▶ WHAT YOU SHOULD DO:
What appears from the first line of the data below through the line containing "gameplay et les", both included, should be copied exactly, and nothing else.

[Stored dataset items]
····················
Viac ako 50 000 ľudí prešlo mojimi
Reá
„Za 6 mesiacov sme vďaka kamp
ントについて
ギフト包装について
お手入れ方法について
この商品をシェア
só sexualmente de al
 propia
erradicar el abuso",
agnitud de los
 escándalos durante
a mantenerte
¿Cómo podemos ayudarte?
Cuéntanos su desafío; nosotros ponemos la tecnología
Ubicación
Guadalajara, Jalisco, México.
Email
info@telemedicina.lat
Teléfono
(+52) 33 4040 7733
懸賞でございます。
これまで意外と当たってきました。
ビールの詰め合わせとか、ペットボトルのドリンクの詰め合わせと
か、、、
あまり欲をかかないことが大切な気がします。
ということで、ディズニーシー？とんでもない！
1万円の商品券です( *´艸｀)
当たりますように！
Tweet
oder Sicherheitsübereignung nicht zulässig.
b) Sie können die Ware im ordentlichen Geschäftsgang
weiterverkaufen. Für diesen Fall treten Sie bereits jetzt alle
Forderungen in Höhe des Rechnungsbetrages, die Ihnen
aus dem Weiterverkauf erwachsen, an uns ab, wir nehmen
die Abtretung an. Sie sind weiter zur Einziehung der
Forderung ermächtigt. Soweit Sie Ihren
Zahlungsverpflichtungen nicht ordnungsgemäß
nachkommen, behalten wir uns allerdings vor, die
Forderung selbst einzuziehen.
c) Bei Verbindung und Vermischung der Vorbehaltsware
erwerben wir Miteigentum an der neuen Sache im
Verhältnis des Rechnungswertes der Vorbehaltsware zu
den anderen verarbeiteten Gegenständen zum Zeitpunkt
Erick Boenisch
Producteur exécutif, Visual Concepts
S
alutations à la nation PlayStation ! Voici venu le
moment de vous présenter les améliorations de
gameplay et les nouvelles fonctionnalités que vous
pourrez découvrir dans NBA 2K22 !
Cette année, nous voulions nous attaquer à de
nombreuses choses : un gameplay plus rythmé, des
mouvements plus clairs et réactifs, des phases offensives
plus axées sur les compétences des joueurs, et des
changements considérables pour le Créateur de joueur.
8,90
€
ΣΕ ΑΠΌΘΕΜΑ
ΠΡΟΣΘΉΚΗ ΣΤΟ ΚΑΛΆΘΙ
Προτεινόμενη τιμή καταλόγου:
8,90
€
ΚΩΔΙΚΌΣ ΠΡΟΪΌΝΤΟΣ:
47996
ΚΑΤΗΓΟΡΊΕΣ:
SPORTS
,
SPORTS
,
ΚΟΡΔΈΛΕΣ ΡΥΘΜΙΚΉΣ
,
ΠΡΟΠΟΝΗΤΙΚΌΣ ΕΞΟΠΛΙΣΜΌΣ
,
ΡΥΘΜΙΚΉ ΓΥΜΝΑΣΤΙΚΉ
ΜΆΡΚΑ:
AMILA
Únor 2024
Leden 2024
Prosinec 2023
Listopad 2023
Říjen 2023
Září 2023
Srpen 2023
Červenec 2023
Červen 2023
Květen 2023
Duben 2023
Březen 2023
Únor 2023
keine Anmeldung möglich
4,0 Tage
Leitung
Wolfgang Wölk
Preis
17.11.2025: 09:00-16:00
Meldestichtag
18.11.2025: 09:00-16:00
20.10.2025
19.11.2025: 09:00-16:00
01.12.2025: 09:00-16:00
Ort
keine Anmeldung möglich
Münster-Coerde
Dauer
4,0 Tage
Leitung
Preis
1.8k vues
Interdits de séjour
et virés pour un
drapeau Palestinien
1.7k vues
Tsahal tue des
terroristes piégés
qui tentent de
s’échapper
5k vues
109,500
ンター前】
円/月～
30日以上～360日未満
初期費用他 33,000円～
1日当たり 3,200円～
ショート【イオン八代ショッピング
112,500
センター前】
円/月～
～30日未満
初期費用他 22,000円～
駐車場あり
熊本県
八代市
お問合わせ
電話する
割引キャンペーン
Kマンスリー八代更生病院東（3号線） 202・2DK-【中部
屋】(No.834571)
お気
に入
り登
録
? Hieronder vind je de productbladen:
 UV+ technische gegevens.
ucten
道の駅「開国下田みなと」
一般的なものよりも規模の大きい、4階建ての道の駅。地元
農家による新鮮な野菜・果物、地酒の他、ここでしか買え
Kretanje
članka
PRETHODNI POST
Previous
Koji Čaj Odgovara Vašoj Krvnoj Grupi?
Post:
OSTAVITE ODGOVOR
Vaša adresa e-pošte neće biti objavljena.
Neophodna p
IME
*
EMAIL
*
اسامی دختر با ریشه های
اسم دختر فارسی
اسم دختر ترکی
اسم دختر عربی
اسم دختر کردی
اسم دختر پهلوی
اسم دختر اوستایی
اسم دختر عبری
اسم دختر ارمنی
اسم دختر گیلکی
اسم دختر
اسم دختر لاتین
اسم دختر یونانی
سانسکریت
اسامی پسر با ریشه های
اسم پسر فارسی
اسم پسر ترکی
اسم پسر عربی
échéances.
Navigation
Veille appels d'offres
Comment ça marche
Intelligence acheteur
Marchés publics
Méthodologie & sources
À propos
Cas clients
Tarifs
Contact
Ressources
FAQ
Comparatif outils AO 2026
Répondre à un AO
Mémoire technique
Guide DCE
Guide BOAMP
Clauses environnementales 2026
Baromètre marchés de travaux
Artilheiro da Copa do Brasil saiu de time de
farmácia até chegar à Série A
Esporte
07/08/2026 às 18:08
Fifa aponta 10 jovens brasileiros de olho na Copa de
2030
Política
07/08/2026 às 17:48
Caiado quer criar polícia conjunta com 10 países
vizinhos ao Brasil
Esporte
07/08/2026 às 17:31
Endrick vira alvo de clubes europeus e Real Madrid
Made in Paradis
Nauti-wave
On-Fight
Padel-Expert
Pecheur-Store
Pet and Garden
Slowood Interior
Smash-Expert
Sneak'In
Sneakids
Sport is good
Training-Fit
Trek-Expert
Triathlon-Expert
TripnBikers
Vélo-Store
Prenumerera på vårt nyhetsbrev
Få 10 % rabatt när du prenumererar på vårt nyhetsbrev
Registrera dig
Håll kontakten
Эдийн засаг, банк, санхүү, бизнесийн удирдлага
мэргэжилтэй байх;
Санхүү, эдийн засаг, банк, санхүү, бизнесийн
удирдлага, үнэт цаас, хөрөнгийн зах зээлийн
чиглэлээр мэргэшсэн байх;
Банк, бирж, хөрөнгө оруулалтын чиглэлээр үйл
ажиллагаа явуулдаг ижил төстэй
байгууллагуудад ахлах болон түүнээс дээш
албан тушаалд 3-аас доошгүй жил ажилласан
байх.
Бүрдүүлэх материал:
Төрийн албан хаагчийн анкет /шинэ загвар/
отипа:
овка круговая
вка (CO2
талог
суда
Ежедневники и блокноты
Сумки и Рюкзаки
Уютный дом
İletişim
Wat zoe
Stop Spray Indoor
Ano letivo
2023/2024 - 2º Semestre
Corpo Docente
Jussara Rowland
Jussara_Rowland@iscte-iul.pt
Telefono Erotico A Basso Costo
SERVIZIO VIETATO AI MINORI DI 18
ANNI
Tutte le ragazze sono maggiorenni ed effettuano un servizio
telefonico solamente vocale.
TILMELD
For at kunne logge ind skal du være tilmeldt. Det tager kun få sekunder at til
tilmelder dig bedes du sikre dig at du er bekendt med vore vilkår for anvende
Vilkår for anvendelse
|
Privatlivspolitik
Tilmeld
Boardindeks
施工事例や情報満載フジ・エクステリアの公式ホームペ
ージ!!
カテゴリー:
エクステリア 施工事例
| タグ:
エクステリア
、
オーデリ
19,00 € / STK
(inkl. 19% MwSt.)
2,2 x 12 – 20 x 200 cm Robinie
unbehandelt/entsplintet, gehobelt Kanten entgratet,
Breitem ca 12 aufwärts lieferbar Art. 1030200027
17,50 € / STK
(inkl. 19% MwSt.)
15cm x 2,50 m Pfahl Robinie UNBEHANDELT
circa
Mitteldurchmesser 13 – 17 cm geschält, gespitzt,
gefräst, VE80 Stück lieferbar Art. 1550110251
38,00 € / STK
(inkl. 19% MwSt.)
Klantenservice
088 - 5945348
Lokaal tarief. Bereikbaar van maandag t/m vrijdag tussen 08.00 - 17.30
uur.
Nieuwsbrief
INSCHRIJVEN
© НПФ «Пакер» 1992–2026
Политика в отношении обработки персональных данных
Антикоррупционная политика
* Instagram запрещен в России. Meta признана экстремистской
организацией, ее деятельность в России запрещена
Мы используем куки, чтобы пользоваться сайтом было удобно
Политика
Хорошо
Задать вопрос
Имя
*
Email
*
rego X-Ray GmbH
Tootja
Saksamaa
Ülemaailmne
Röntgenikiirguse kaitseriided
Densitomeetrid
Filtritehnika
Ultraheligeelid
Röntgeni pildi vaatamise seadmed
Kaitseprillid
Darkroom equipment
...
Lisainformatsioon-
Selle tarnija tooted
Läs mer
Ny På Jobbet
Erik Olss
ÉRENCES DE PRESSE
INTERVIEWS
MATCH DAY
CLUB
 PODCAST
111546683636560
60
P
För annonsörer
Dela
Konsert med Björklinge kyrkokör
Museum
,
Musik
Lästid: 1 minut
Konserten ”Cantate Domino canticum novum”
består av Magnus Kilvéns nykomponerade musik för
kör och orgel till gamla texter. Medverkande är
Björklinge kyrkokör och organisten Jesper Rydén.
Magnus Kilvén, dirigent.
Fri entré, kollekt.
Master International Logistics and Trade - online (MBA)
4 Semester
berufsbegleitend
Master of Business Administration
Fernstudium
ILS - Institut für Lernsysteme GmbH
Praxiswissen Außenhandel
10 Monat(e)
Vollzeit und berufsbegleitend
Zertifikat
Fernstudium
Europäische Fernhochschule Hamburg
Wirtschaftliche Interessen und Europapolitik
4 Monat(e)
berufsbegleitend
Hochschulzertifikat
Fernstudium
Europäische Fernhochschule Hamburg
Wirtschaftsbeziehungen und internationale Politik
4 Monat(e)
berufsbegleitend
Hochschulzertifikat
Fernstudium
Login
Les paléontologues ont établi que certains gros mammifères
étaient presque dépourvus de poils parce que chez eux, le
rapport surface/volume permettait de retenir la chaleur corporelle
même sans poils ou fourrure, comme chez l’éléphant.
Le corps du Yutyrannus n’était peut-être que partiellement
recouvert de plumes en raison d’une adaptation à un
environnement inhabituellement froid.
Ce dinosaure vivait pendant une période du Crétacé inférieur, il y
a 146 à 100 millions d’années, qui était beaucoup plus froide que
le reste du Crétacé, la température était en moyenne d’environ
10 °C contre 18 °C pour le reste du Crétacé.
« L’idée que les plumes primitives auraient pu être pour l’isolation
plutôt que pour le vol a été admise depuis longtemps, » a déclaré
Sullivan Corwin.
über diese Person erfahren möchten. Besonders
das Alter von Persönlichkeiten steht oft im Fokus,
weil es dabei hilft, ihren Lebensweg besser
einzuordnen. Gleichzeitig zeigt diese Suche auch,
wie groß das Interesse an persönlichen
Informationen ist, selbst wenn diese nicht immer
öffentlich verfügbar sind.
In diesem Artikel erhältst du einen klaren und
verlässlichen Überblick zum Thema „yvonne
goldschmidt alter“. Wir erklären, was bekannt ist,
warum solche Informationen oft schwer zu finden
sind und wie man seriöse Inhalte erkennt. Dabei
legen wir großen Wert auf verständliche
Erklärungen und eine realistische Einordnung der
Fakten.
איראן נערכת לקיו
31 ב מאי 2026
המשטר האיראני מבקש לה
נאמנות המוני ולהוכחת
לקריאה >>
····················
▶ OUTPUT FOR THIS EXERCISE:
Viac ako 50 000 ľudí prešlo mojimi
Reá
„Za 6 mesiacov sme vďaka kamp
ントについて
ギフト包装について
お手入れ方法について
この商品をシェア
só sexualmente de al
 propia
erradicar el abuso",
agnitud de los
 escándalos durante
a mantenerte
¿Cómo podemos ayudarte?
Cuéntanos su desafío; nosotros ponemos la tecnología
Ubicación
Guadalajara, Jalisco, México.
Email
info@telemedicina.lat
Teléfono
(+52) 33 4040 7733
懸賞でございます。
これまで意外と当たってきました。
ビールの詰め合わせとか、ペットボトルのドリンクの詰め合わせと
か、、、
あまり欲をかかないことが大切な気がします。
ということで、ディズニーシー？とんでもない！
1万円の商品券です( *´艸｀)
当たりますように！
Tweet
oder Sicherheitsübereignung nicht zulässig.
b) Sie können die Ware im ordentlichen Geschäftsgang
weiterverkaufen. Für diesen Fall treten Sie bereits jetzt alle
Forderungen in Höhe des Rechnungsbetrages, die Ihnen
aus dem Weiterverkauf erwachsen, an uns ab, wir nehmen
die Abtretung an. Sie sind weiter zur Einziehung der
Forderung ermächtigt. Soweit Sie Ihren
Zahlungsverpflichtungen nicht ordnungsgemäß
nachkommen, behalten wir uns allerdings vor, die
Forderung selbst einzuziehen.
c) Bei Verbindung und Vermischung der Vorbehaltsware
erwerben wir Miteigentum an der neuen Sache im
Verhältnis des Rechnungswertes der Vorbehaltsware zu
den anderen verarbeiteten Gegenständen zum Zeitpunkt
Erick Boenisch
Producteur exécutif, Visual Concepts
S
alutations à la nation PlayStation ! Voici venu le
moment de vous présenter les améliorations de
gameplay et les nouvelles fonctionnalités que vous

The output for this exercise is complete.